Basic Theory
Basic Theory
- Through the picture above we can see two camels, but with different perspectives
(information axis) we can receive information in many different directions and from there
can infer conclusions. different. A more detailed image of a small concept of PCA:
2.2. Concept:
- Principal component analysis is a frequently used method when statistical analysts are
faced with data sets with large dimensions (big data) to minimize data dimensionality
without losing information. information and retain the information necessary for building
models using a statistical algorithm that uses orthogonal transformations to transform a
set of data from a high-dimensional space to a new, low-dimensional space. more
dimensional (2 or 3 dimensional) to optimize the representation of data variability.
The original dimensions of the data X all have a certain degree of importance, it is
impossible
omit its direction. Therefore, a transformation is needed to rotate the dimensions of the X
data until there are B dimensions receiving the largest variance value.

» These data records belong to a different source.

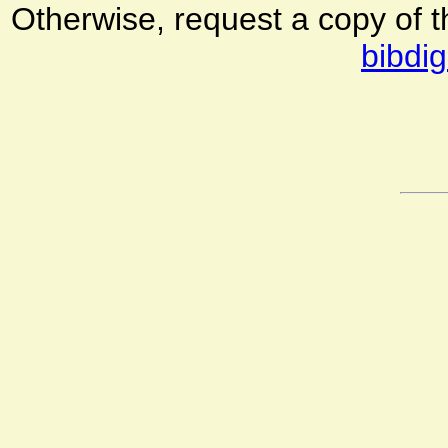
Otherwise, request a copy of 
bibdig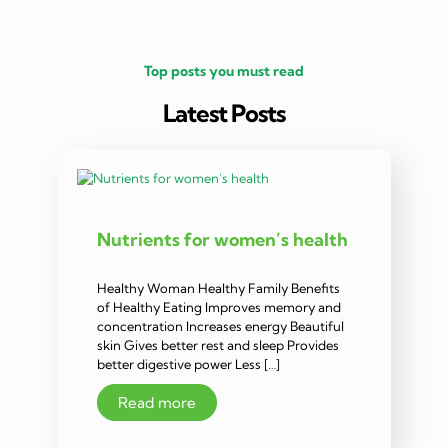
Top posts you must read
Latest Posts
Nutrients for women’s health
Healthy Woman Healthy Family Benefits
of Healthy Eating Improves memory and
concentration Increases energy Beautiful
skin Gives better rest and sleep Provides
better digestive power Less […]
Read more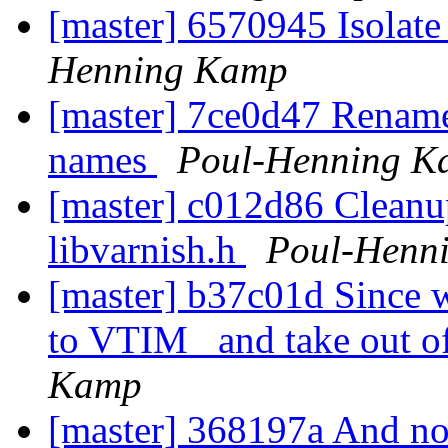
[master] 6570945 Isolat
Henning Kamp
[master] 7ce0d47 Rename
names
Poul-Henning K
[master] c012d86 Clean
libvarnish.h
Poul-Henn
[master] b37c01d Since 
to VTIM_ and take out of
Kamp
[master] 368197a And no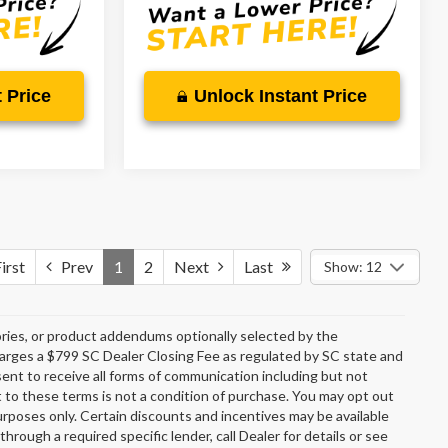
 Price
Unlock Instant Price
irst
Prev
1
2
Next
Last
Show: 12
ries, or product addendums optionally selected by the
charges a $799 SC Dealer Closing Fee as regulated by SC state and
sent to receive all forms of communication including but not
t to these terms is not a condition of purchase. You may opt out
rposes only. Certain discounts and incentives may be available
through a required specific lender, call Dealer for details or see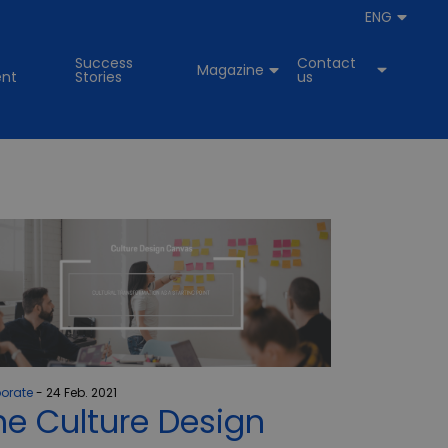
ENG
Success
Contact
Magazine
nt
Stories
us
orate
24 Feb. 2021
he Culture Design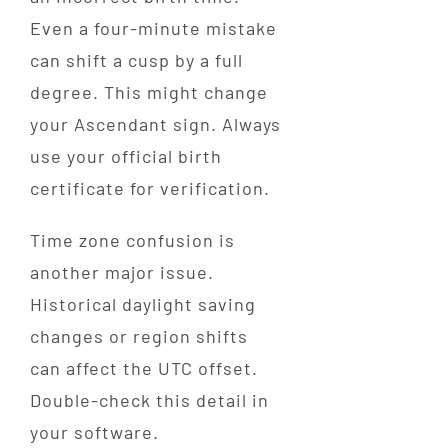
Even a four-minute mistake
can shift a cusp by a full
degree. This might change
your Ascendant sign. Always
use your official birth
certificate for verification.
Time zone confusion is
another major issue.
Historical daylight saving
changes or region shifts
can affect the UTC offset.
Double-check this detail in
your software.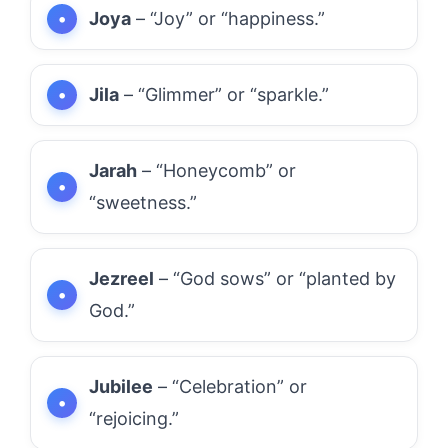
Joya
– “Joy” or “happiness.”
Jila
– “Glimmer” or “sparkle.”
Jarah
– “Honeycomb” or
“sweetness.”
Jezreel
– “God sows” or “planted by
God.”
Jubilee
– “Celebration” or
“rejoicing.”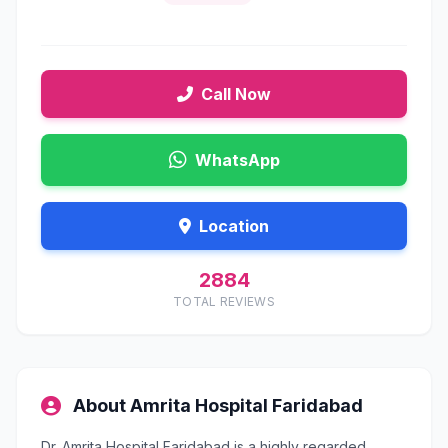
Call Now
WhatsApp
Location
2884
TOTAL REVIEWS
About Amrita Hospital Faridabad
Dr. Amrita Hospital Faridabad is a highly regarded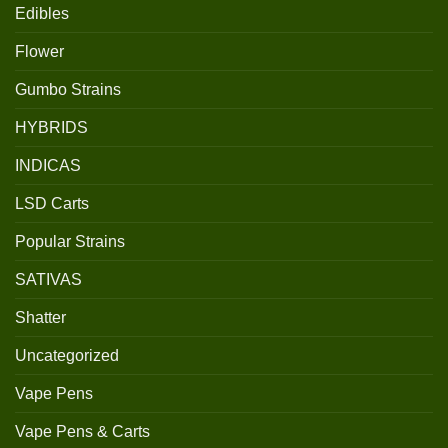
Edibles
Flower
Gumbo Strains
HYBRIDS
INDICAS
LSD Carts
Popular Strains
SATIVAS
Shatter
Uncategorized
Vape Pens
Vape Pens & Carts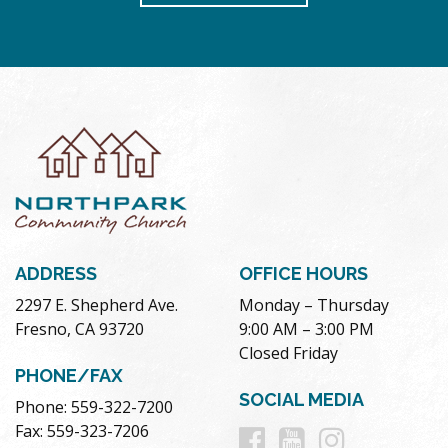
ADDRESS
OFFICE HOURS
2297 E. Shepherd Ave.
Monday – Thursday
Fresno, CA 93720
9:00 AM – 3:00 PM
Closed Friday
PHONE/FAX
SOCIAL MEDIA
Phone: 559-322-7200
Follow
Follow
Follow
Fax: 559-323-7206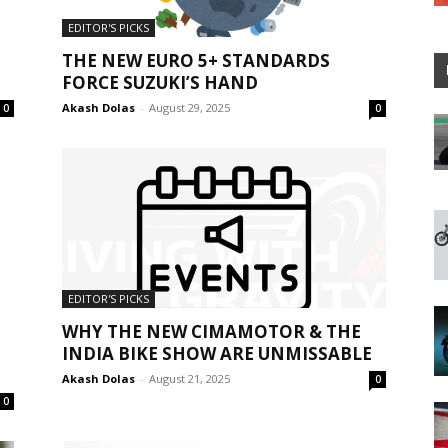
EDITOR'S PICKS
THE NEW EURO 5+ STANDARDS
FORCE SUZUKI’S HAND
Akash Dolas
-
August 29, 2025
0
0
EDITOR'S PICKS
WHY THE NEW CIMAMOTOR & THE
INDIA BIKE SHOW ARE UNMISSABLE
Akash Dolas
-
August 21, 2025
0
0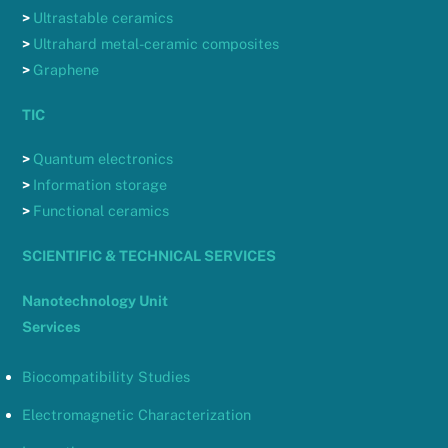
>
Ultrastable ceramics
>
Ultrahard metal-ceramic composites
>
Graphene
TIC
>
Quantum electronics
>
Information storage
>
Functional ceramics
SCIENTIFIC & TECHNICAL SERVICES
Nanotechnology Unit
Services
Biocompatibility Studies
Electromagnetic Characterization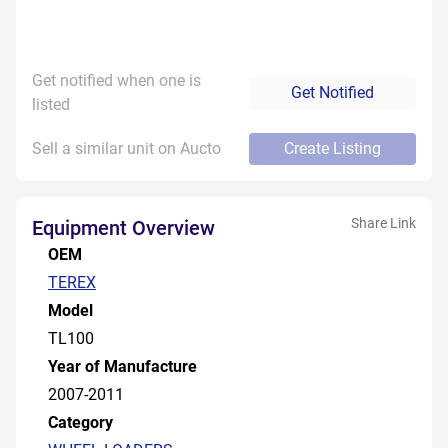
Get notified when one is
Get Notified
listed
Sell a similar unit on Aucto
Create Listing
Share Link
Equipment Overview
OEM
TEREX
Model
TL100
Year of Manufacture
2007-2011
Category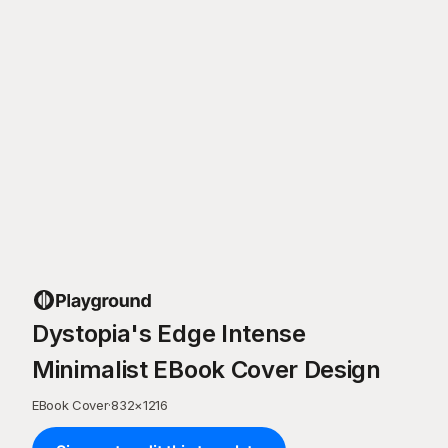
Dystopia's Edge Intense
Minimalist EBook Cover Design
EBook Cover
·
832
×
1216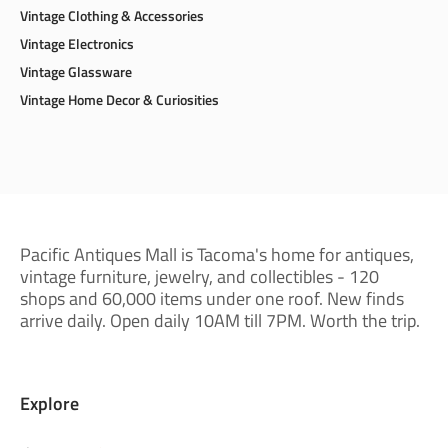
Vintage Clothing & Accessories
Vintage Electronics
Vintage Glassware
Vintage Home Decor & Curiosities
Pacific Antiques Mall is Tacoma's home for antiques,
vintage furniture, jewelry, and collectibles - 120
shops and 60,000 items under one roof. New finds
arrive daily. Open daily 10AM till 7PM. Worth the trip.
Explore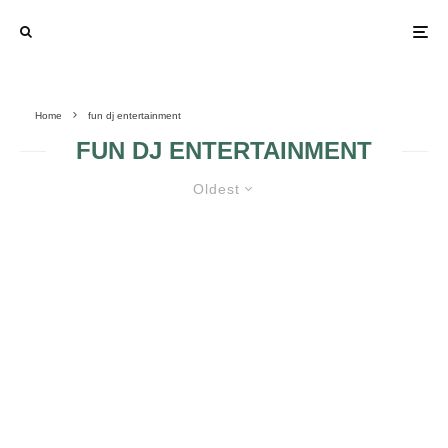
Home
fun dj entertainment
FUN DJ ENTERTAINMENT
Oldest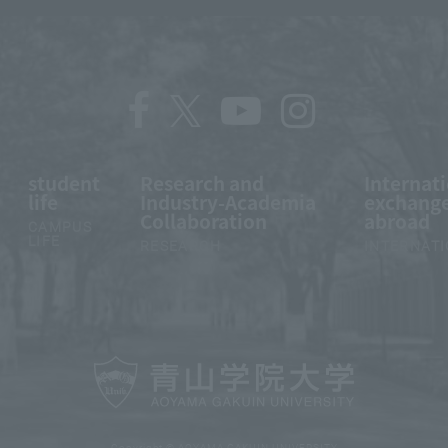
student
Research and
Internat
life
Industry-Academia
exchange
Collaboration
abroad
CAMPUS
LIFE
RESEARCH
INTERNAT
Copyright © AOYAMA GAKUIN UNIVERSITY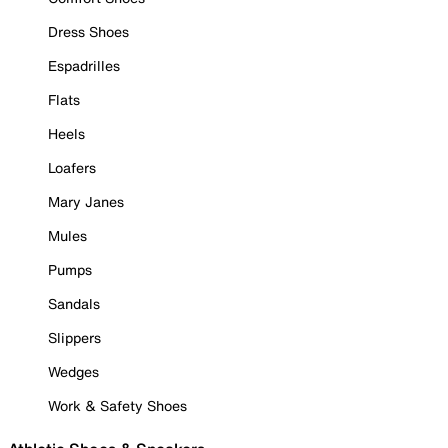
Dress Shoes
Espadrilles
Flats
Heels
Loafers
Mary Janes
Mules
Pumps
Sandals
Slippers
Wedges
Work & Safety Shoes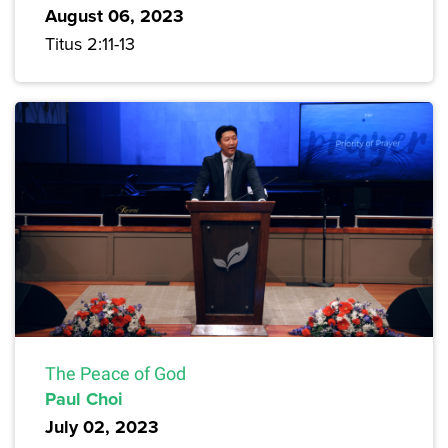
August 06, 2023
Titus 2:11-13
The Peace of God
Paul Choi
July 02, 2023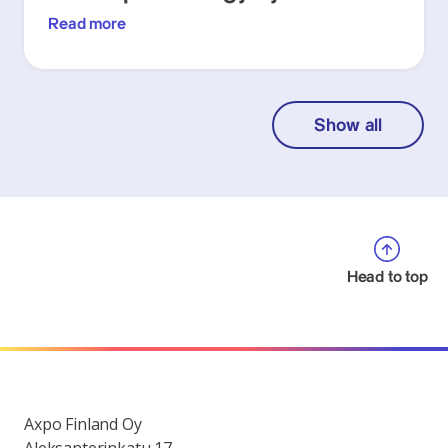
Read more
Show all
Head to top
Axpo Finland Oy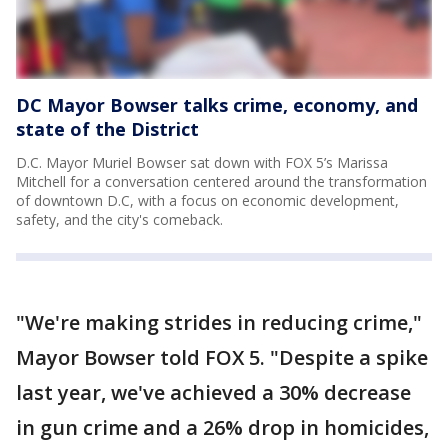
DC Mayor Bowser talks crime, economy, and
state of the District
D.C. Mayor Muriel Bowser sat down with FOX 5’s Marissa
Mitchell for a conversation centered around the transformation
of downtown D.C, with a focus on economic development,
safety, and the city's comeback.
"We're making strides in reducing crime,"
Mayor Bowser told FOX 5. "Despite a spike
last year, we've achieved a 30% decrease
in gun crime and a 26% drop in homicides,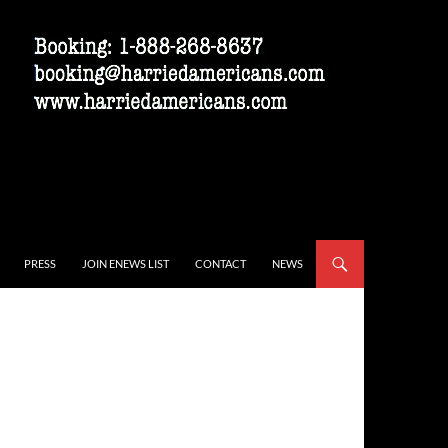
PRESS
JOIN ENEWS LIST
CONTACT
NEWS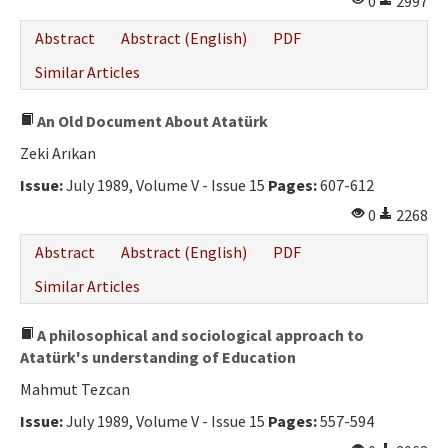
0
2997
Abstract
Abstract (English)
PDF
Similar Articles
An Old Document About Atatürk
Zeki Arıkan
Issue:
July 1989, Volume V - Issue 15
Pages:
607-612
0
2268
Abstract
Abstract (English)
PDF
Similar Articles
A philosophical and sociological approach to
Atatürk's understanding of Education
Mahmut Tezcan
Issue:
July 1989, Volume V - Issue 15
Pages:
557-594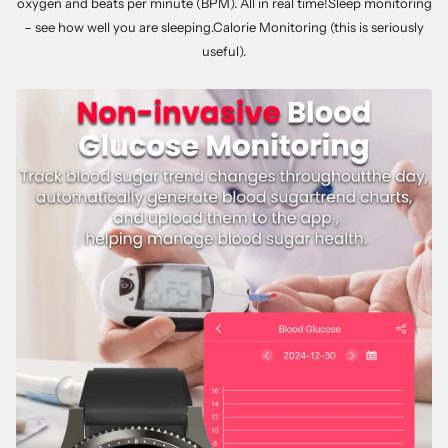
oxygen and beats per minute (BPM). All in real time!Sleep monitoring
– see how well you are sleeping.Calorie Monitoring (this is seriously
useful).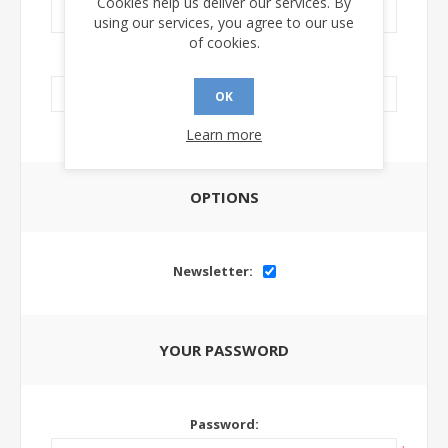
Cookies help us deliver our services. By
using our services, you agree to our use
of cookies.
LinkedIn Url:
OK
Learn more
OPTIONS
Newsletter:
YOUR PASSWORD
Password: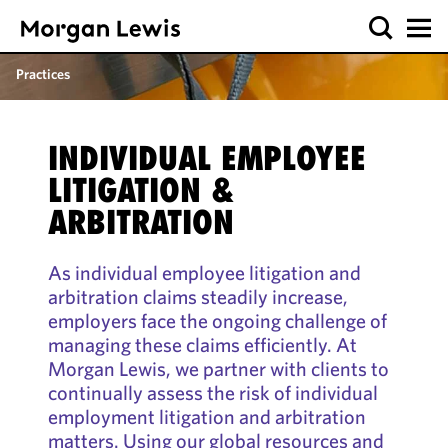
Practices
INDIVIDUAL EMPLOYEE
LITIGATION &
ARBITRATION
As individual employee litigation and
arbitration claims steadily increase,
employers face the ongoing challenge of
managing these claims efficiently. At
Morgan Lewis, we partner with clients to
continually assess the risk of individual
employment litigation and arbitration
matters. Using our global resources and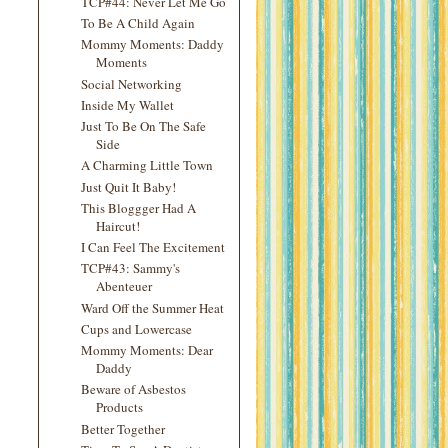
TCP#44: Never Let Me Go
To Be A Child Again
Mommy Moments: Daddy
Moments
Social Networking
Inside My Wallet
Just To Be On The Safe
Side
A Charming Little Town
Just Quit It Baby!
This Bloggger Had A
Haircut!
I Can Feel The Excitement
TCP#43: Sammy's
Abenteuer
Ward Off the Summer Heat
Cups and Lowercase
Mommy Moments: Dear
Daddy
Beware of Asbestos
Products
Better Together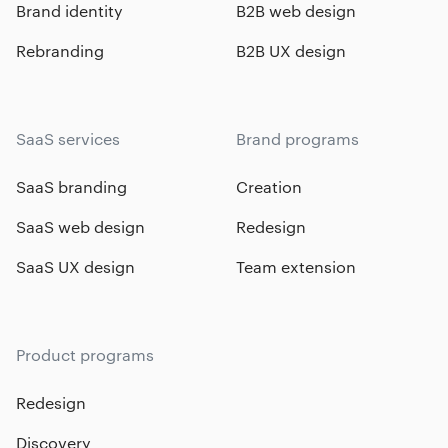
Brand identity
B2B web design
Rebranding
B2B UX design
SaaS services
Brand programs
SaaS branding
Creation
SaaS web design
Redesign
SaaS UX design
Team extension
Product programs
Redesign
Discovery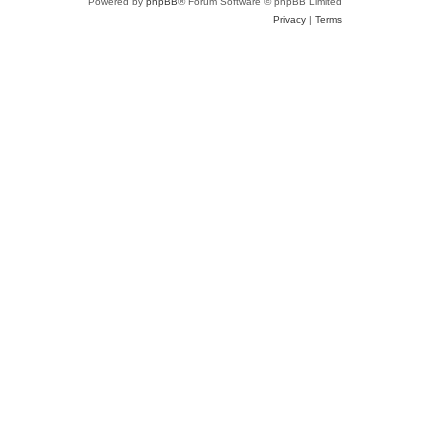
Powered by
phpBB
® Forum Software © phpBB Limited
Privacy
|
Terms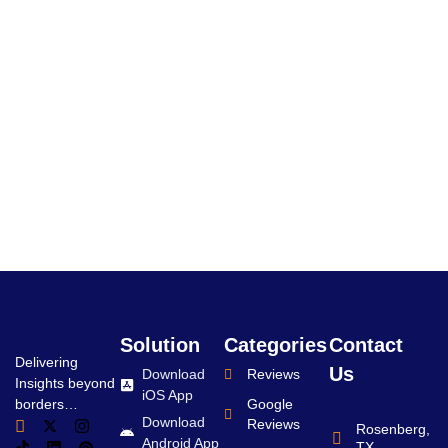
Solution
Categories
Contact
Delivering
Us
Download
Reviews
Insights beyond
iOS App
borders…
Google
Download
Reviews
Rosenberg,
Android App
TX.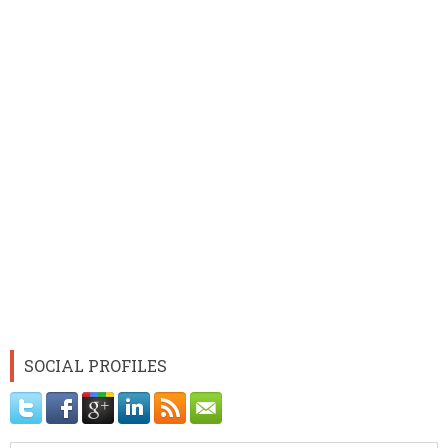
SOCIAL PROFILES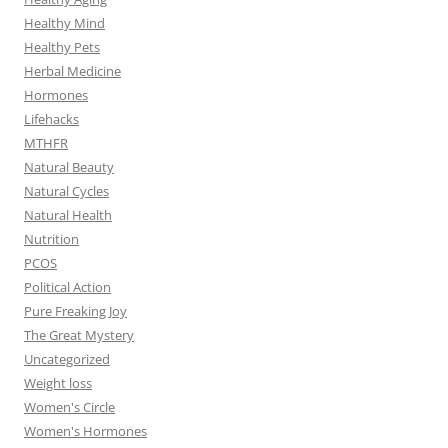
Healthy Mind
Healthy Pets
Herbal Medicine
Hormones
Lifehacks
MTHFR
Natural Beauty
Natural Cycles
Natural Health
Nutrition
PCOS
Political Action
Pure Freaking Joy
The Great Mystery
Uncategorized
Weight loss
Women's Circle
Women's Hormones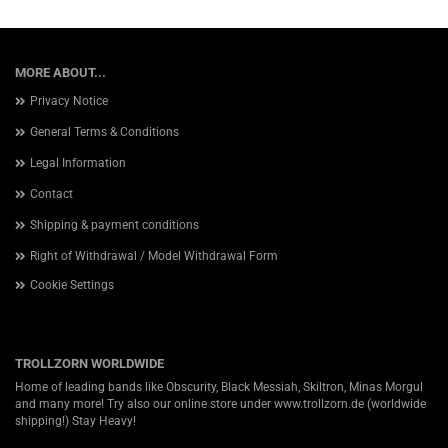
MORE ABOUT...
Privacy Notice
General Terms & Conditions
Legal Information
Contact
Shipping & payment conditions
Right of Withdrawal / Model Withdrawal Form
Cookie Settings
TROLLZORN WORLDWIDE
Home of leading bands like Obscurity, Black Messiah, Skiltron, Minas Morgul
and many more! Try also our online store under
www.trollzorn.de
(worldwide
shipping!) Stay Heavy!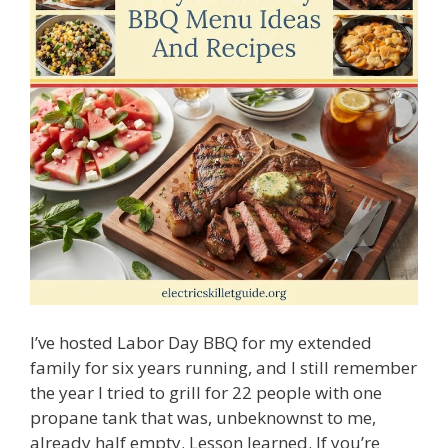
I’ve hosted Labor Day BBQ for my extended
family for six years running, and I still remember
the year I tried to grill for 22 people with one
propane tank that was, unbeknownst to me,
already half empty. Lesson learned. If you’re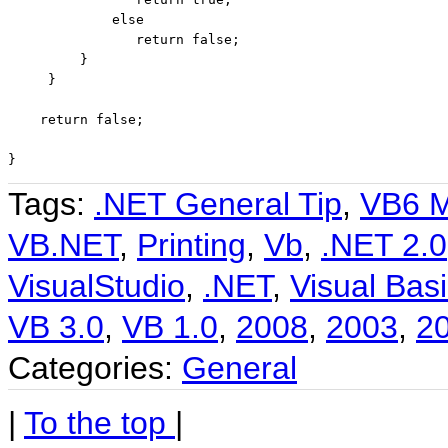
else
return
false
;

         }

     }

return
false
;

}
Tags:
.NET General Tip
,
VB6 M
VB.NET
,
Printing
,
Vb
,
.NET 2.0
VisualStudio
,
.NET
,
Visual Basi
VB 3.0
,
VB 1.0
,
2008
,
2003
,
2
Categories:
General
|
To the top
|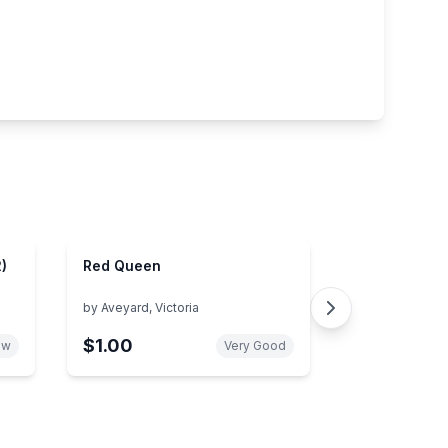
)
Red Queen
by
Aveyard, Victoria
$1.00
ew
Very Good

Since the variance
of the data X is constant
number so we can say (A-B) the other dimension has very little importance (the
on a new basis with the least “loss” in space with the number of dimensions.
2.3.Characteristics:
Helps reduce the dimensionality of data.
Instead of keeping the coordinate axes of the old space, PCA builds a new space with less
dimensionality, but has the same good data representation as the old space, that is,
guarantees the variability of the space. data on each new dimension.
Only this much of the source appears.